EXOS Using new feature "Mirroring to Remote IP Addresses"

  • 0
  • 2
  • Question
  • Updated 4 months ago
  • Answered
How can i use this new 22.4 EXOS feature ?

It sounds perfect to troubleshoot / debug unknown client problems from a remote switch.

I configure this on a EXOS switch in the field and grep the data directly on netsight ubuntu appliance via tcpdump. Unfortunately EXOS encapsulated this traffic into GRE Tunnel.

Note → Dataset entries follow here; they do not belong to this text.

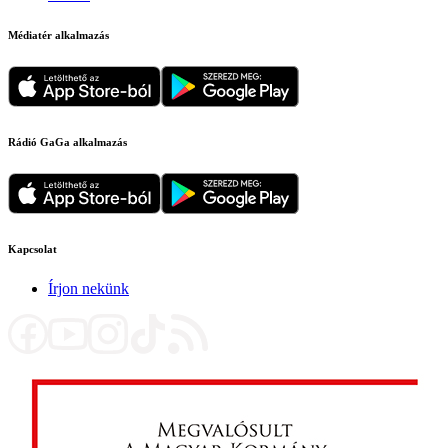
Médiatér alkalmazás
Rádió GaGa alkalmazás
Kapcsolat
Írjon nekünk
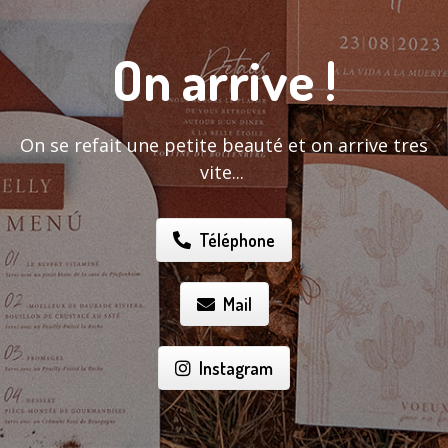
On arrive !
On se refait une petite beauté et on arrive tres
vite...
Téléphone
Mail
Instagram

* Slot-1 12.125.37 # sh mirror
DefaultMirror   (Enabled)
    Description:    Default Mirror Instance, created automatically
    Mirror to remote IP: 10.2.0.34          VR        : VR-Default
    From IP            : 10.1.12.125        Ping check: On
    Status             : Up
    Source filter instances used :  1
        Port 1:40, all vlans, ingress only

Mirrors defined:          1
Mirrors enabled:          1 (Maximum 4)
HW filter instances used: 1 (Maximum 128)
HW mirror instances used: 1 ingress, 0 egress (Maximum 4 total, 2 egress)
* Slot-1 12.125.38 #
09:55:18.931614 IP (tos 0x0, ttl 62, id 0, offset 0, flags [none], proto GRE (47), length 84)
    10.1.12.125 > 10.2.0.34: GREv0, Flags [none], length 64
        gre-proto-0x88be
09:55:18.931642 IP (tos 0xc0, ttl 64, id 58906, offset 0, flags [none], proto ICMP (1), length 112)
    10.2.0.34 > 10.1.12.125: ICMP 10.2.0.34 protocol 47 unreachable, length 92
        IP (tos 0x0, ttl 62, id 0, offset 0, flags [none], proto GRE (47), length 84)
    10.1.12.125 > 10.2.0.34: GREv0, Flags [none], length 64
        gre-proto-0x88be
09:55:18.947159 IP (tos 0x0, ttl 62, id 0, offset 0, flags [none], proto GRE (47), length 84)
    10.1.12.125 > 10.2.0.34: GREv0, Flags [none], length 64
        gre-proto-0x88be

Is there a (easy) way to look into this GRE Tunnel - prefered with tcpdump ? On Netsight ?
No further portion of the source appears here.